Water Energy Matters

Issues related to the water-energy nexus

What is the government doing about this?


Inaction at the federal level
In 2005, Congress mandated a federal water and energy roadmap. The Department of Energy partially responded to the call in December 2006 with a report on the interdependency of energy and water called  “Energy Demands on Water Resources.” Yet, to date, there is still no national research program directly aimed at understanding the intimate and complex relationship between water and energy in a comprehensive way.

Growing energy demands in the arid U.S. West

The greatest increases in population growth will happen in some of the U.S.’s most water-scarce areas. (Image courtesy of National Renewable Energy Laboratory)

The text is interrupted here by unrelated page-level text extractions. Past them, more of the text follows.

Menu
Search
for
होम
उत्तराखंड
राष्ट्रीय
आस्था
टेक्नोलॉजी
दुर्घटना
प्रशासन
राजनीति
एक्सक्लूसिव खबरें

There is growing concern whether an appropriately-routed and affordable supply of water will exist to support the U.S.’s growing electricity demands, in particular around matching geographical water availability to energy need. For example, in the 1990’s, the largest regional population growth of 25% occurred west of the Rocky Mountains, one of the most water deficient regions in the U.S. Water consumption in the western U.S. is much higher than other regions because of farming demands. It is estimated that over one million gallons of water is needed each year to irrigate one acre of farmland in arid conditions. This means that in 2000, the majority of freshwater withdrawals (86 percent) and irrigated acres (75 percent) were in the western states.

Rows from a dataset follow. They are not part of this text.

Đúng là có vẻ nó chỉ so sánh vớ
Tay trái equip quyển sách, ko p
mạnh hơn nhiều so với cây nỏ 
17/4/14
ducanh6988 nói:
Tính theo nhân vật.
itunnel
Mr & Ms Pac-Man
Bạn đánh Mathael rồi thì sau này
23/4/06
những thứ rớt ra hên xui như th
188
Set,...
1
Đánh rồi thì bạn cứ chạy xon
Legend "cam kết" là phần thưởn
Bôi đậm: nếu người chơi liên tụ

Managing water and energy together at the state level
State lawmakers and natural resource managers have traditionally addressed water and energy as two separate issues. However, water and energy are deeply connected, so the sustainability of one requires consideration of the other. Thus, resource managers and lawmakers in many places are beginning to take a more holistic approach to the management of water and energy.

At least nine states (Arizona, California, Colorado, Connecticut, Nevada, South Dakota, Washington, West Virgina, and Wisconsin) have statutes that recognize the nexus between water and energy. A statute is legislative law. Three states in the more arid West (Arizona, California, and Nevada) have statutes that specifically refer to the use of water for electricity power generation.

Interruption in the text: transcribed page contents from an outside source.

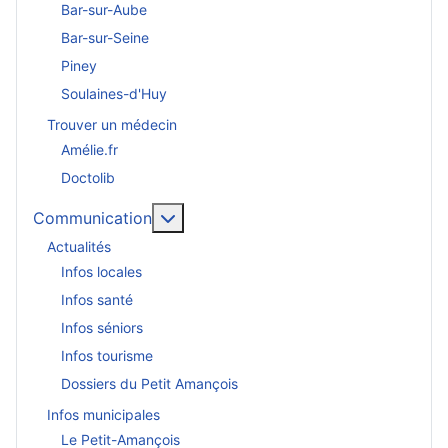
Bar-sur-Aube
Bar-sur-Seine
Piney
Soulaines-d'Huy
Trouver un médecin
Amélie.fr
Doctolib
En savoir plus : Communication
Communication
Actualités
Infos locales
Infos santé
Infos séniors
Infos tourisme
Dossiers du Petit Amançois
Infos municipales
Le Petit-Amançois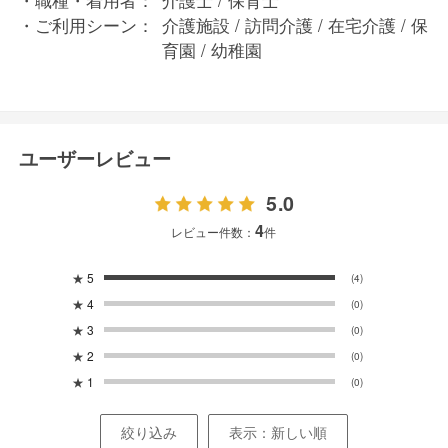
職種・着用者：
介護士 / 保育士
ご利用シーン：
介護施設 / 訪問介護 / 在宅介護 / 保
育園 / 幼稚園
ユーザーレビュー
5.0
4
レビュー件数：
件
★
5
(4)
★
4
(0)
★
3
(0)
★
2
(0)
★
1
(0)
絞り込み
表示：新しい順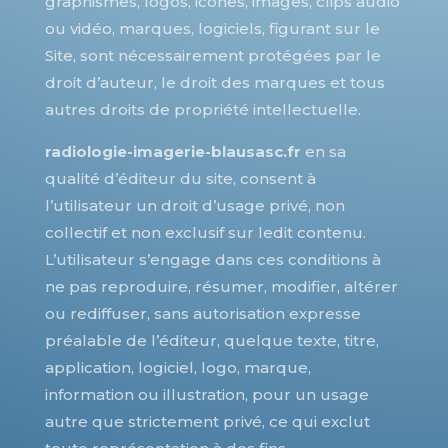
graphismes, logos, icônes, images, clips audio
ou vidéo, marques, logiciels, figurant sur le
Site, sont nécessairement protégées par le
droit d’auteur, le droit des marques et tous
autres droits de propriété intellectuelle.
radiologie-imagerie-blausasc.fr
en sa
qualité d’éditeur du site, consent à
l’utilisateur un droit d’usage privé, non
collectif et non exclusif sur ledit contenu.
L’utilisateur s’engage dans ces conditions à
ne pas reproduire, résumer, modifier, altérer
ou rediffuser, sans autorisation expresse
préalable de l’éditeur, quelque texte, titre,
application, logiciel, logo, marque,
information ou illustration, pour un usage
autre que strictement privé, ce qui exclut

Arizona’s well-known cactus-dotted landscape is an indicator of its arid climate. (Image courtesy of eHow)

In Arizona, Statute § 45-156 requires electricity facilities to request legislative authorization in order to divert water to generate over 25,000 horsepower (18,642 Megawatt-hour) of electric energy. Statute § 45-166 says that an electricity generating plant (most of which are coal-operated) can use up 34,100 acre-feet of water each year, including water used for mining, coal transportation, and ash disposal.

In California, Code § 5001 exempts individuals who extract groundwater or surface water for generating electricity from submitting a “Notice of Extraction and Diversion of Water”. In Nevada, Statute § 533.372 says the State Engineer can approve or disapprove any application of water from beneficial use to a use that generates energy that will be exported out of Nevada.

What does this mean?
In California, generating electricity is one of the few reasons that exempts individuals from notifying the state that they are diverting water and how much they’re diverting. In contrast, in Arizona and Nevada, legislation is trying to apply some limits to the amount of water that can be used for electricity generation, or at least toward electricity that leaves the state.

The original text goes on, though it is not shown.